• 29th of August
  • Madhopur - Samba - Udhampur - Batote - Jawahar Tunnel - Srinagar
  • 348km

Another long day of hard riding. Our original plan was to ride to Jammu, 100km from Madhopur. From Jammu, it was another 300km to Srinagar. Hours were spent discussing how we should do it, and whether we could do it at all… we just concluded simply: "Let’s go as the road takes us."

A few km beyond Madhopur is the Punjab - JK border. The nice wide 6-lane continues, and we kept good speeds till a police check-post at Samba, from where the mountain roads start. The cops there pointed out a much shorter route to Srinagar, bypassing Jammu entirely, and shaving 50km off the route.

We stopped to re-fuel in Udhampur. From Udhampur onwards, EVERY 100m, is a soldier with an automatic rifle. Not lounging around with the the gun slung over his shoulder. They’re literally on full alert, guns in hands, eyes following you till the next soldier starts his glare. I’m talking a good 250km here, from Udhampur to Srinagar. We could measure our distance by counting the soldiers. Every 100m.
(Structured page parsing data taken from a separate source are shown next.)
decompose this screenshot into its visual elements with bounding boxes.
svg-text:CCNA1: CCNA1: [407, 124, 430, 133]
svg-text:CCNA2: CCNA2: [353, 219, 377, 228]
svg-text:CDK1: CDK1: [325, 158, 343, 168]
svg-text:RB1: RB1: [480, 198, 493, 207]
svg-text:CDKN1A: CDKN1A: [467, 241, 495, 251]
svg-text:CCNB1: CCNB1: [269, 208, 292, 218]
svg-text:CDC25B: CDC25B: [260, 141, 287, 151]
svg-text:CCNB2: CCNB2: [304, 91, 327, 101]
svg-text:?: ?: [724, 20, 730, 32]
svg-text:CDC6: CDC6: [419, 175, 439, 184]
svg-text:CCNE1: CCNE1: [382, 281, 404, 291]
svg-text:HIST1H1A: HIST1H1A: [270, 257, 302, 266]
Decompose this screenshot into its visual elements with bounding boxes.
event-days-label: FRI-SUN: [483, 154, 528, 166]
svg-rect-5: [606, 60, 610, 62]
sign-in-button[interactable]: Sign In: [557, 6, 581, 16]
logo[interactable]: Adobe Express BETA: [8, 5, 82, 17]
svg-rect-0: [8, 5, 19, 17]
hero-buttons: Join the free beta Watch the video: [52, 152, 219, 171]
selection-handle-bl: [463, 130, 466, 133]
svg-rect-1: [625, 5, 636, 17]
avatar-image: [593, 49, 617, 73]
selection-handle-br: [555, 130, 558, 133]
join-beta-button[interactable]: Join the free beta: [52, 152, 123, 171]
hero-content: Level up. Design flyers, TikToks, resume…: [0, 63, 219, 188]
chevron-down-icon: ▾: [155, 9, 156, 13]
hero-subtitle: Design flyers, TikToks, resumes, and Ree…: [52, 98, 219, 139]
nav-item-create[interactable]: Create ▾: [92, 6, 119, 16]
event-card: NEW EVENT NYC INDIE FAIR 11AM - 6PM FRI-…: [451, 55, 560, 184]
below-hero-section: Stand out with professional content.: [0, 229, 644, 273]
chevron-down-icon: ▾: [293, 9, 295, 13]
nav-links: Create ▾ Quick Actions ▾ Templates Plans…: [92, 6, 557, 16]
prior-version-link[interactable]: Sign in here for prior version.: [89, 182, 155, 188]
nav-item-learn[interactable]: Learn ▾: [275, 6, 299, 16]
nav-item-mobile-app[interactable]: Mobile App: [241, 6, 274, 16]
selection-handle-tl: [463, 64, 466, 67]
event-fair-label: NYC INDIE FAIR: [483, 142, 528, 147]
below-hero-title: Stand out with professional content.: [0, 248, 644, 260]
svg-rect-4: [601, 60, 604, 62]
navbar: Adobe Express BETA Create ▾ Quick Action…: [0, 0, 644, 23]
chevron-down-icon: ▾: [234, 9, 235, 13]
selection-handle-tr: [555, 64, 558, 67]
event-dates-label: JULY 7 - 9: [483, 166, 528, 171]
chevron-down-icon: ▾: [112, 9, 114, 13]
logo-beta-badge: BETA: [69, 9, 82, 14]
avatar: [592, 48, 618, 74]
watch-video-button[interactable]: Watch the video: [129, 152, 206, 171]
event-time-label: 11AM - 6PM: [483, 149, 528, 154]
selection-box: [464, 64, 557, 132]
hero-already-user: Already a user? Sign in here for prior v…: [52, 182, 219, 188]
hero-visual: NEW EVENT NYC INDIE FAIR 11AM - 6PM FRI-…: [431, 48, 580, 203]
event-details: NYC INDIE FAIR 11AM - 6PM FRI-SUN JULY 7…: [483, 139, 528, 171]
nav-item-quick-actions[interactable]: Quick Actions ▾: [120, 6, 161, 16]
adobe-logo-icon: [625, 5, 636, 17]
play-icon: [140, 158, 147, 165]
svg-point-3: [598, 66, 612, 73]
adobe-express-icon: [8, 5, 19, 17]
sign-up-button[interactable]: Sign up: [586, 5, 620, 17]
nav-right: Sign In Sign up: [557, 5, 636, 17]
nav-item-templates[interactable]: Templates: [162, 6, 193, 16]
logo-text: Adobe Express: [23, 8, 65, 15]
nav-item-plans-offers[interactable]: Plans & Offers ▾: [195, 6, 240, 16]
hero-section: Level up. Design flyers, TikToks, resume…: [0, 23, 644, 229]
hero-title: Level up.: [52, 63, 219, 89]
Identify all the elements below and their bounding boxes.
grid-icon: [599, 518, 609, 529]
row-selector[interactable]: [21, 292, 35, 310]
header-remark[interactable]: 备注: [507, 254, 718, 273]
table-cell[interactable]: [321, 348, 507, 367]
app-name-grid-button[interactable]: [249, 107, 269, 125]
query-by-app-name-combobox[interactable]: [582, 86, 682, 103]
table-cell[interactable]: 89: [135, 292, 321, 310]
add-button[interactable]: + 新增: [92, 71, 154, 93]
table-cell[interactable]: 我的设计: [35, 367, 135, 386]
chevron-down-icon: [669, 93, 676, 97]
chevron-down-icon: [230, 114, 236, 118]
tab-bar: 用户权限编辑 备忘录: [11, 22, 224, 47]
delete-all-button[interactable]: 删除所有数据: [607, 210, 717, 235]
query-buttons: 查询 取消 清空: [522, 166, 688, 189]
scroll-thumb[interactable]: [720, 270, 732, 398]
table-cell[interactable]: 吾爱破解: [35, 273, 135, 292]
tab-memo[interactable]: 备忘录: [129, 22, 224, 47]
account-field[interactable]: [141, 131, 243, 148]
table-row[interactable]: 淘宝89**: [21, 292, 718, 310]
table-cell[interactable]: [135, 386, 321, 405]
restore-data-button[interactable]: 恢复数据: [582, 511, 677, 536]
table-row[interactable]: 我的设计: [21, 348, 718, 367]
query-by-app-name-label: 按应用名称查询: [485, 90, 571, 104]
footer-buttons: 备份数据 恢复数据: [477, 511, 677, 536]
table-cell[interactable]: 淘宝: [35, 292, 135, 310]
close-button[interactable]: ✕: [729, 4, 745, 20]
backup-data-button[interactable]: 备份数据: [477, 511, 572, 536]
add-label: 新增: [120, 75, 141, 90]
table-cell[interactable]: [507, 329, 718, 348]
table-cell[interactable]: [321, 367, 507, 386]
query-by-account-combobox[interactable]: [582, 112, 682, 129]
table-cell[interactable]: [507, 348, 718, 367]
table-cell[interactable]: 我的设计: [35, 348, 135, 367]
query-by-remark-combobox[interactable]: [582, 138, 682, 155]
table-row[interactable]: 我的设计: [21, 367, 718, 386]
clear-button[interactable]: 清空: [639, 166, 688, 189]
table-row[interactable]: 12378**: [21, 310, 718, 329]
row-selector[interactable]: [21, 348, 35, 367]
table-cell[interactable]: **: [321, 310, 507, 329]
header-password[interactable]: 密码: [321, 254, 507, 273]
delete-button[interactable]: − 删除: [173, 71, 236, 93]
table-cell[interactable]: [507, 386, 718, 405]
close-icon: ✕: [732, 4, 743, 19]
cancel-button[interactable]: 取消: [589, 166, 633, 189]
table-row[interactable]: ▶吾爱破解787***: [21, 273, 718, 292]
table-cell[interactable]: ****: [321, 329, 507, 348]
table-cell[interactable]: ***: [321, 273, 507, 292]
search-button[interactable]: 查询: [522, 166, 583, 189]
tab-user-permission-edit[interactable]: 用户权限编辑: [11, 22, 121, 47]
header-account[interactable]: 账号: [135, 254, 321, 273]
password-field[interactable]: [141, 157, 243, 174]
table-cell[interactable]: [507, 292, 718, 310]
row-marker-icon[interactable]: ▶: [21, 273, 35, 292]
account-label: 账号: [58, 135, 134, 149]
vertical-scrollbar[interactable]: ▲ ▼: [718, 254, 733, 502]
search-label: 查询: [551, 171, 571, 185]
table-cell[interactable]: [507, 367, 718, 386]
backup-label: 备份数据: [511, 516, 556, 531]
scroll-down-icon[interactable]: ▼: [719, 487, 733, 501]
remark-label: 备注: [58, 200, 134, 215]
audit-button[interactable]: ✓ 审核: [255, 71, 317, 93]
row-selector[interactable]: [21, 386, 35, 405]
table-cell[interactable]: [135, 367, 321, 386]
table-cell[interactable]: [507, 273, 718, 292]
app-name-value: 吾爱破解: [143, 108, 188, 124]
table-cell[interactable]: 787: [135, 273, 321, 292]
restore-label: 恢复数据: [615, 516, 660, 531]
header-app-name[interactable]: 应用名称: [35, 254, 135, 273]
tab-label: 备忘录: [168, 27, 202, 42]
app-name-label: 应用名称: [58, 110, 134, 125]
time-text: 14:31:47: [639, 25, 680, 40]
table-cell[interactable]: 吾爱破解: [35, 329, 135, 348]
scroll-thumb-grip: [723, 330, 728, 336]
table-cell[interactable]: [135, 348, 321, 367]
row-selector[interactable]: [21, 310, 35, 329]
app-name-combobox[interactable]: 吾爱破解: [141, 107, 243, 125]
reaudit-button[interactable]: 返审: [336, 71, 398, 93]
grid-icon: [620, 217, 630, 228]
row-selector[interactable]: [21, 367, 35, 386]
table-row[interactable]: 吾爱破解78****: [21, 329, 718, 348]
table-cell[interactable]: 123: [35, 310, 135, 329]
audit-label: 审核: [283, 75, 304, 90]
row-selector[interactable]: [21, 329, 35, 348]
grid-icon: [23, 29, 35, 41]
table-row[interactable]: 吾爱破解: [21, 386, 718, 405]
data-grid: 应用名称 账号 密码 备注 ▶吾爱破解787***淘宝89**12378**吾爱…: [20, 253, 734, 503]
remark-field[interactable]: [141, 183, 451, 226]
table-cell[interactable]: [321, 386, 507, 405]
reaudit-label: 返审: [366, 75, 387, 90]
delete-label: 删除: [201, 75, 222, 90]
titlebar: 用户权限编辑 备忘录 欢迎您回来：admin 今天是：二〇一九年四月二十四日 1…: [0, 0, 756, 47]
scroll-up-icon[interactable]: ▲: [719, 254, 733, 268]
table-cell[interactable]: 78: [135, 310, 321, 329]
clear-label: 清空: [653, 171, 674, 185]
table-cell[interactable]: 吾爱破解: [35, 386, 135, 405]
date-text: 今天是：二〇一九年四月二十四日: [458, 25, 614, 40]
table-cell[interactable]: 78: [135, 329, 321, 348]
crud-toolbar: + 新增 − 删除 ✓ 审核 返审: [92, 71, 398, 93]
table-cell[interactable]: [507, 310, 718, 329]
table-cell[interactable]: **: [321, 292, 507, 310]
We frequently passed moving patrols too. These are Gypsies or Stallions with a mounted machine gun. Every convoy is flanked by a few of these patrol vehicles. We weren’t allowed to stop anywhere, or take photographs. Pull out a camera, and within a few seconds, we have three guns trained on us. From what we could see, the highest population here are not Kashmiri pundits, or Kashmiri muslims. It’s soldiers, they are the majority population. It’s a complete war zone there.

We kept weaving around convoys and soldiers, till we reached Srinagar in the afternoon. Though the road was very good, the constant military presence dampened our riding vigour. It was so surreal, we no longer felt like we’re in our motherland. All our lives, we always knew soldiers exist. We all had a cousin in the navy, or an uncle in the army. But it was always distant, somewhere else. Here it’s right in our faces, not numbers in a magazine article.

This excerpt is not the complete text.